Kinetics: Determine Reaction Order, Rate Constant, Rate Law
Question
Nitrogen(II) oxide reacts with chlorine according to the equation:
[latex]\begin{gathered} 2\mathrm{NO (g)}+\mathrm{Cl}_2\mathrm{(g)}\rightarrow2\mathrm{NOCl (g)} \end{gathered}[/latex]
The following initial rates of reaction have been observed for certain reactant concentrations:
| Experiment | [NO] (mol/L) | [Cl2] (mol/L) | Rate (M/h) |
|---|---|---|---|
| 1 | 0.50 | 0.50 | 1.14 |
| 2 | 1.00 | 0.50 | 4.56 |
| 3 | 1.00 | 1.00 | 9.12 |
- What are the orders with respect to each reactant?

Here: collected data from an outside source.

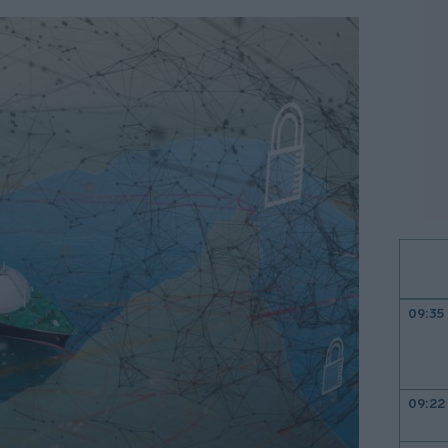
09:35
09:22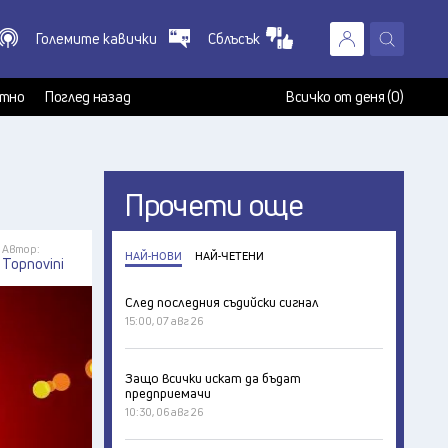
Големите кавички
Сблъсък
X
т
тно
Поглед назад
Всичко от деня (0)
Прочети още
Автор:
НАЙ-НОВИ
НАЙ-ЧЕТЕНИ
Topnovini
След последния съдийски сигнал
15:00, 07 авг 26
Защо всички искат да бъдат
предприемачи
10:30, 06 авг 26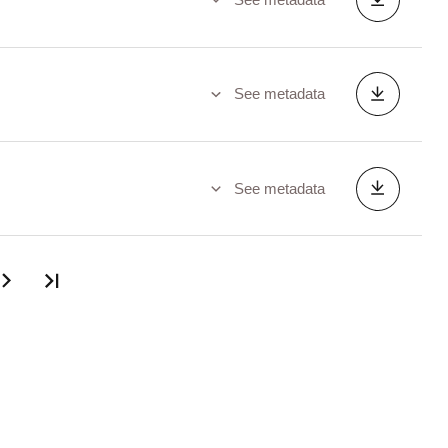
See metadata
See metadata
Last page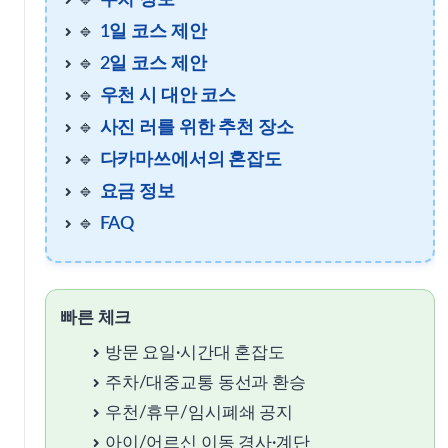
🔹
1일 코스 제안
🔹
2일 코스 제안
우천 시 대안 코스
🔹
우천 시 대안 코스
🔹
사진 러를 위한 추천 장소
사진 러를 위한 추천 장소
🔹
다카마쓰에서의 혼잡도
🔹
요금 정보
다카마쓰에서의 혼잡도
🔹
FAQ
요금 정보
빠른 체크
방문 요일·시간대 혼잡도
FAQ
주차/대중교통 동선과 환승
우천/휴무/임시폐쇄 공지
공식 출처
아이/어르신 이동 경사·계단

- Determine the rate law and the rate constant for the reaction from the experimental data.
Show/Hide Answer
- The second order in NO.
The first order in Cl2. - [latex]\mathrm{k}=9.12\mathrm{M}^{-2}\mathrm{~h}^{-1}[/latex]
[latex]\text{Rate}=9.12\mathrm{M}^{-2}\mathrm{h}^{-1}[\mathrm{NO}]^2[\mathrm{Cl}_2][/latex]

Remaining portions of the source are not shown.